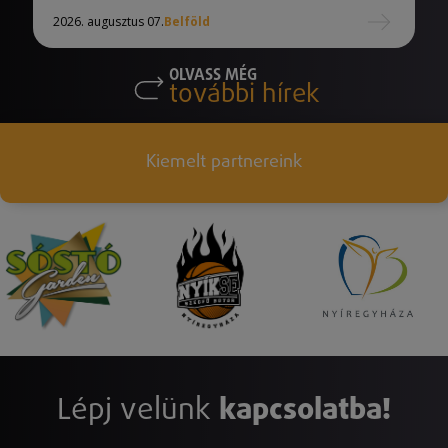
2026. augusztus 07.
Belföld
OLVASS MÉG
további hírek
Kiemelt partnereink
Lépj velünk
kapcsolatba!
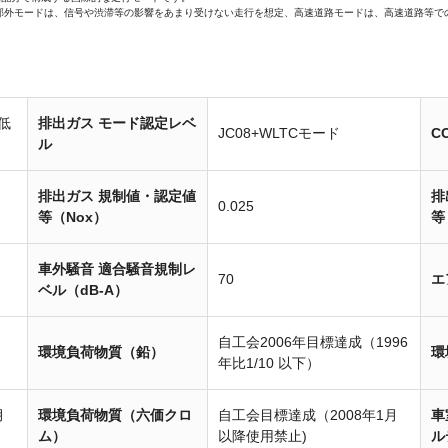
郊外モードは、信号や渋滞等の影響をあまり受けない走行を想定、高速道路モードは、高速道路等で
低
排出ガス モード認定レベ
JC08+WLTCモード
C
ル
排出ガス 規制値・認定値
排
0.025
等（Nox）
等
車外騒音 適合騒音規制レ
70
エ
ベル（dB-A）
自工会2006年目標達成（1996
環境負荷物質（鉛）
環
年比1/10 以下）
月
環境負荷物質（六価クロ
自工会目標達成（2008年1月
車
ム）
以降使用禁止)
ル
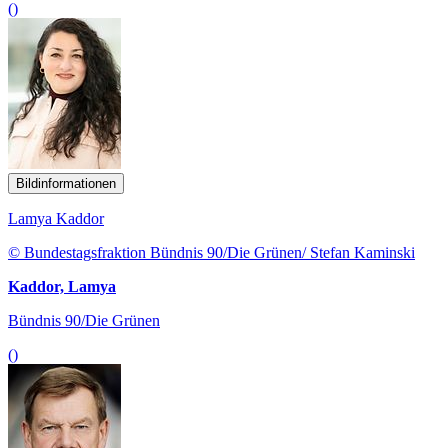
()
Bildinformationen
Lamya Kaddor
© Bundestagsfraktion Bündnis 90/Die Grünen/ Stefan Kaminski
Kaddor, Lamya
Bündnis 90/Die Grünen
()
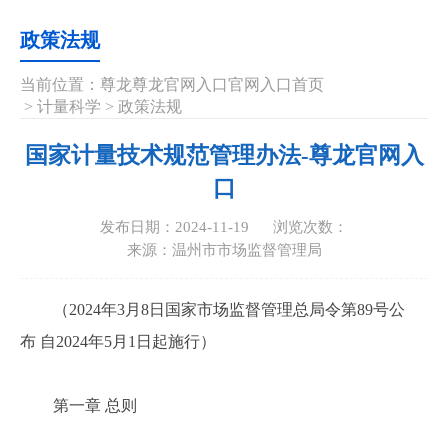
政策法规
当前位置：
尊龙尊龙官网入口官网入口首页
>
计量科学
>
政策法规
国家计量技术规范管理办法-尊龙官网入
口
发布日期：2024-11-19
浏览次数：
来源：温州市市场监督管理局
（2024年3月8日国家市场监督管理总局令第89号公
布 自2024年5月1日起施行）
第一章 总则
☆ ☆ ☆ ☆ ☆
Exercise aim —
Without the pictures, please output every record exactly.

Solution —
2026. augusztus 07.
Belföld
OLVASS MÉG
további hírek
Kiemelt partnereink
Lépj velünk
kapcsolatba!
郊外モードは、信号や渋滞等の影響をあまり受けない走行を想定、高速道路モードは、高速道路等で
低
排出ガス モード認定レベ
JC08+WLTCモード
C
ル
排出ガス 規制値・認定値
排
0.025
等（Nox）
等
車外騒音 適合騒音規制レ
70
エ
ベル（dB-A）
自工会2006年目標達成（1996
環境負荷物質（鉛）
環
年比1/10 以下）
月
環境負荷物質（六価クロ
自工会目標達成（2008年1月
車
ム）
以降使用禁止)
ル
()
Bildinformationen
Lamya Kaddor
© Bundestagsfraktion Bündnis 90/Die Grünen/ Stefan Kaminski
Kaddor, Lamya
Bündnis 90/Die Grünen
()
政策法规
当前位置：
尊龙尊龙官网入口官网入口首页
>
计量科学
>
政策法规
国家计量技术规范管理办法-尊龙官网入
口
发布日期：2024-11-19
浏览次数：
来源：温州市市场监督管理局
（2024年3月8日国家市场监督管理总局令第89号公
布 自2024年5月1日起施行）
第一章 总则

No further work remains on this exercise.